[[ Data provided, beginning ]]
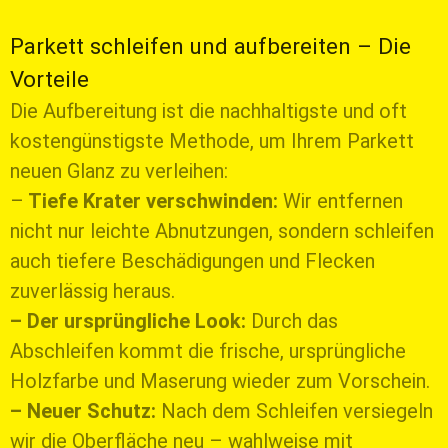
Parkett schleifen und aufbereiten – Die
Vorteile
Die Aufbereitung ist die nachhaltigste und oft
kostengünstigste Methode, um Ihrem Parkett
neuen Glanz zu verleihen:
–
Tiefe Krater verschwinden:
Wir entfernen
nicht nur leichte Abnutzungen, sondern schleifen
auch tiefere Beschädigungen und Flecken
zuverlässig heraus.
– Der ursprüngliche Look:
Durch das
Abschleifen kommt die frische, ursprüngliche
Holzfarbe und Maserung wieder zum Vorschein.
– Neuer Schutz:
Nach dem Schleifen versiegeln
wir die Oberfläche neu – wahlweise mit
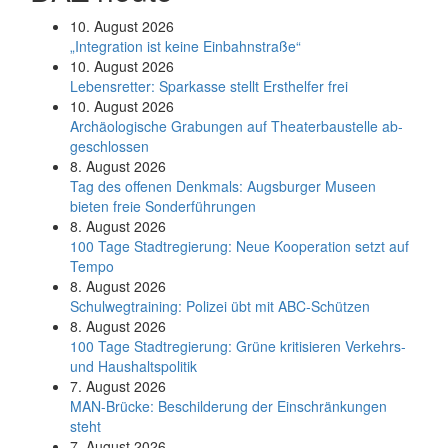
10. August 2026
„Integration ist keine Einbahnstraße“
10. August 2026
Le­bens­ret­ter: Spar­kas­se stellt Erst­hel­fer frei
10. August 2026
Ar­chäo­lo­gi­sche Gra­bun­gen auf Thea­ter­bau­stel­le ab­
ge­schlos­sen
8. August 2026
Tag des offenen Denkmals: Augsburger Museen
bieten freie Sonderführungen
8. August 2026
100 Tage Stadtregierung: Neue Kooperation setzt auf
Tempo
8. August 2026
Schul­weg­trai­ning: Poli­zei übt mit ABC-Schüt­zen
8. August 2026
100 Tage Stadtregierung: Grüne kritisieren Verkehrs-
und Haushaltspolitik
7. August 2026
MAN-Brücke: Beschilderung der Einschränkungen
steht
7. August 2026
[[ Data provided, end ]]
▶ [Task to carry out]: Each line above that includes the word "Stadtregierung" is to be copied.

▶ [Solution to the problem]:
100 Tage Stadtregierung: Neue Kooperation setzt auf
100 Tage Stadtregierung: Grüne kritisieren Verkehrs-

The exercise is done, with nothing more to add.